OncCOVID draws on large, national cancer datasets and county-level COVID data to adjust treatment plans to patients and their specific communities.

READ MORE: Big Data Dashboard Tracks COVID-19 Cases and Response in Indiana

“We did a thorough literature review to try to come up with some of the COVID-19 estimates. New information is being published about that continually, so finding the data that we needed required us to sift through the sources and see if what they had matched with what we had to plug in,” said Hartman.

“We’re constantly refining it to better reflect what is happening in the world and the data that’s being published.”

The app allows doctors to enter more than 45 characteristics about a patient, including age, location, cancer type and stage, treatment plan, and underlying medical conditions. After physicians enter all of the patient’s information, the app’s output tells them how long that patient will likely survive if treatment is immediate or delayed.

Using the restricted mean survival time (RMST) metric, physicians can determine the average time that a person will survive over a set endpoint. They can compare the differences between RMST values to decide what is best for the patient, Hartman said.

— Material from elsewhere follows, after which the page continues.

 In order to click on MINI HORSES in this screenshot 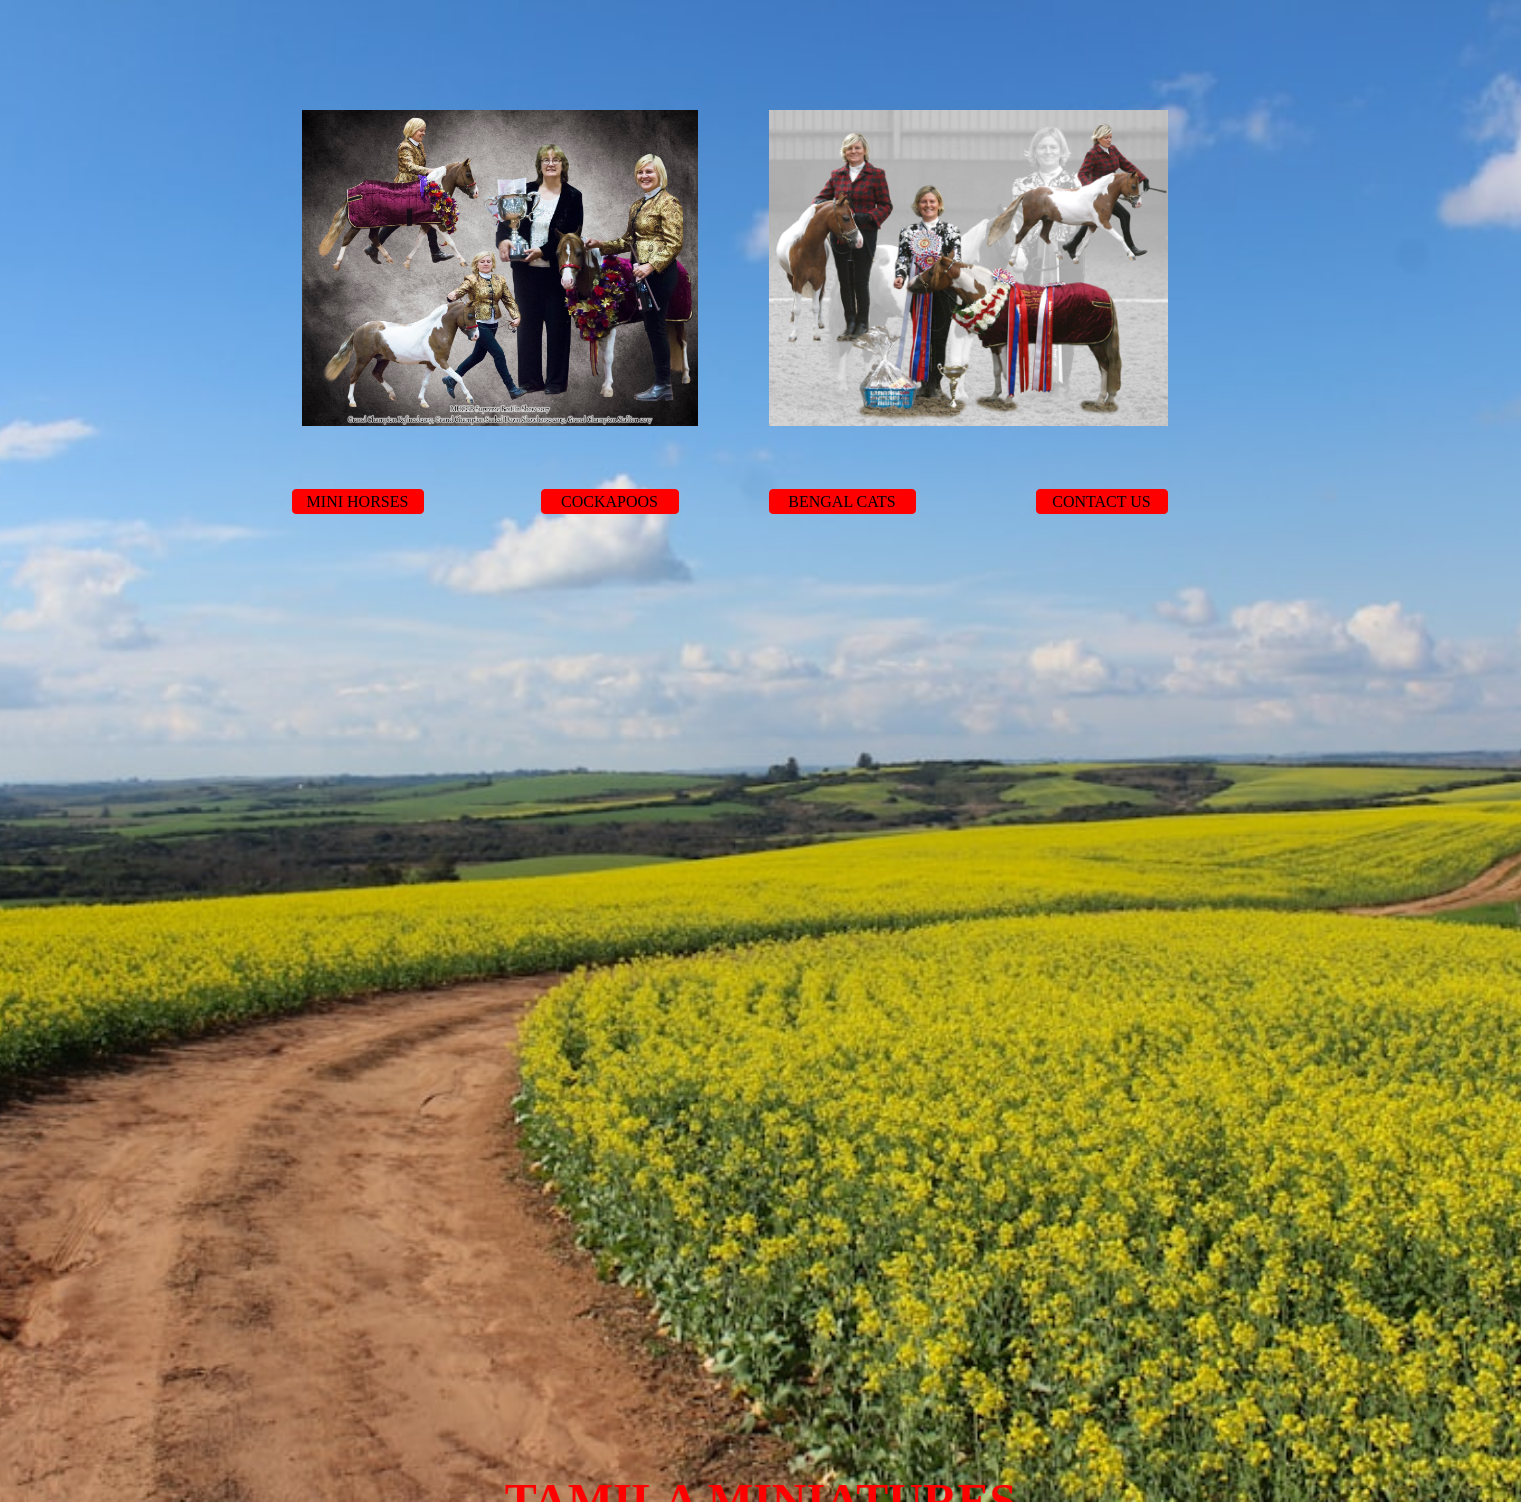, I will do `click(358, 501)`.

“If you run it and there’s only a day or two difference based on immediate treatment or delayed treatment, then it doesn’t make a big difference. But if there’s a hundred-day difference in how long the patient will survive, that’s a big difference. So, that patient might want to come in for treatment,” she explained.

In some cases, the personalized risk assessment could counter the widely-used, generic three-tiered model. Some otherwise healthy-seeming patients could actually have a higher risk of dying if their treatment is delayed, Hartman noted, and the highly individualized nature of the app could help physicians detect these patients.

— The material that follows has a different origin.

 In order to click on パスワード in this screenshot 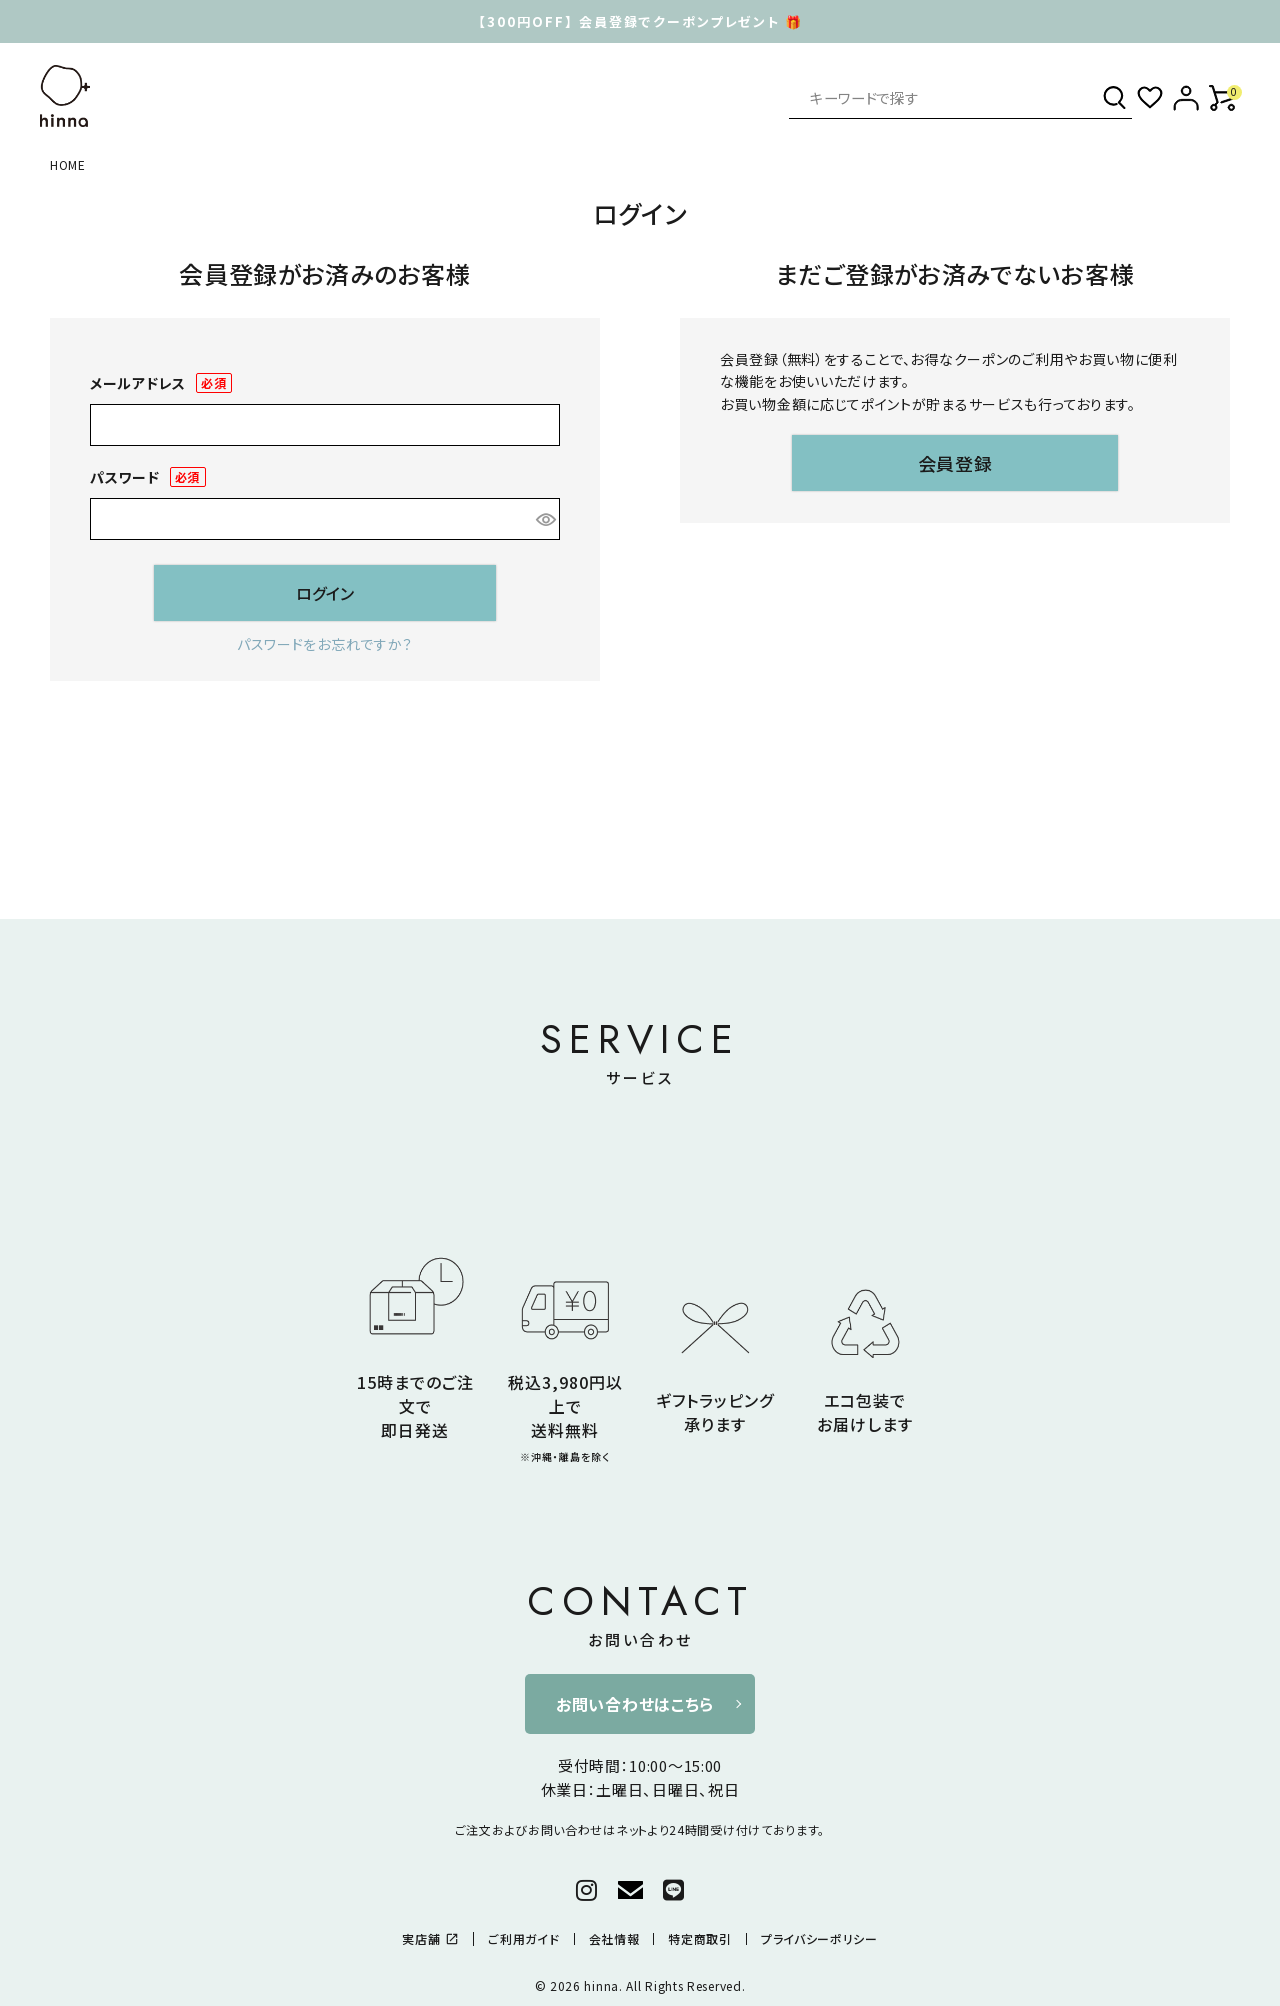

Advanced features also allow users to adjust all of the app’s underlying statistical assumptions, such as the baseline mortality risk from COVID and the disease’s infection rate.

While the app was developed to assess cancer treatment risk, Hartman noted that the underlying model could apply to other conditions as well.

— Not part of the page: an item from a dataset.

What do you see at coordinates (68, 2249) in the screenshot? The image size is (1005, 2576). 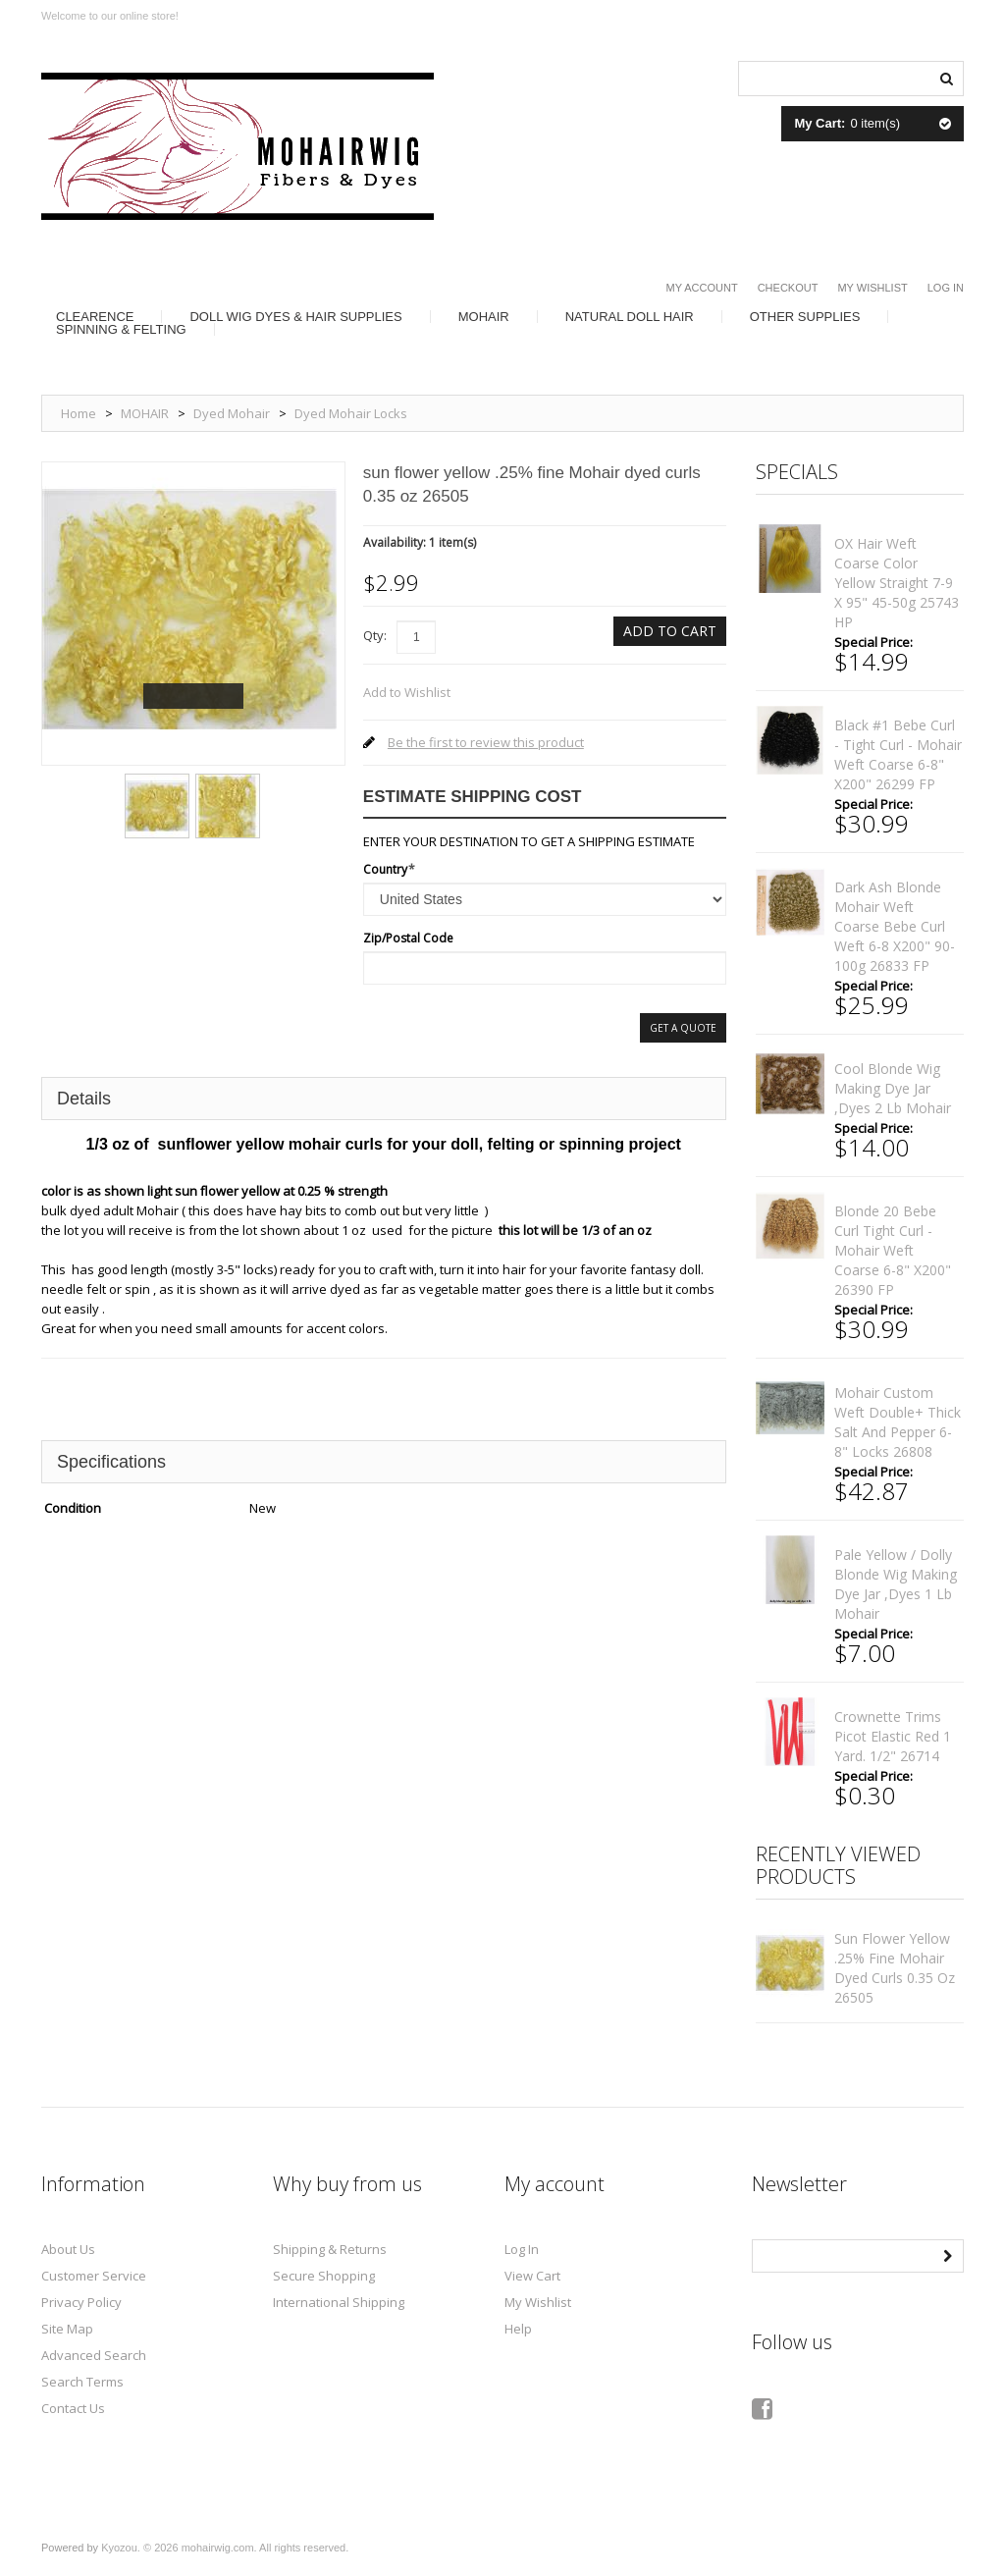 I see `About Us` at bounding box center [68, 2249].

“A lot of the app, as it currently stands, is designed with cancer in mind, but it definitely could be expanded to different disease sites,” she said.

Going forward, the research team plans to further improve the app and underlying model, using the most up-to-date information on COVID-19.

“The next steps are going to be refining a lot of the estimates. We’re going to work on getting more nuanced estimates for delaying treatment, as well as cancer and overall survival. We’re also working on adjusting for age differently in those estimates, and then updating the COVID-19 model,” said Hartman.

“That’s a growing body of literature and we want to make sure that the default values that we’re using make sense given what we know about the progression of the disease. As more research comes out, we’ll want to include that information in our models and estimates to provide the best possible information to the patients and their physicians.”

Additionally, the group will aim to use the same big data model to examine the impact of treatment delays on cancer mortality on a broader scale.

“One of our plans is to try to estimate, on a national level, what the effects are of delaying treatment due to covid-19 using either the tiered approach – which most places are – or using this model,” Hartman concluded.

“We want to look at the metric of years of life lost, and how that changes based on what model we’re using. We’re aiming to apply that on a more global and national scale.”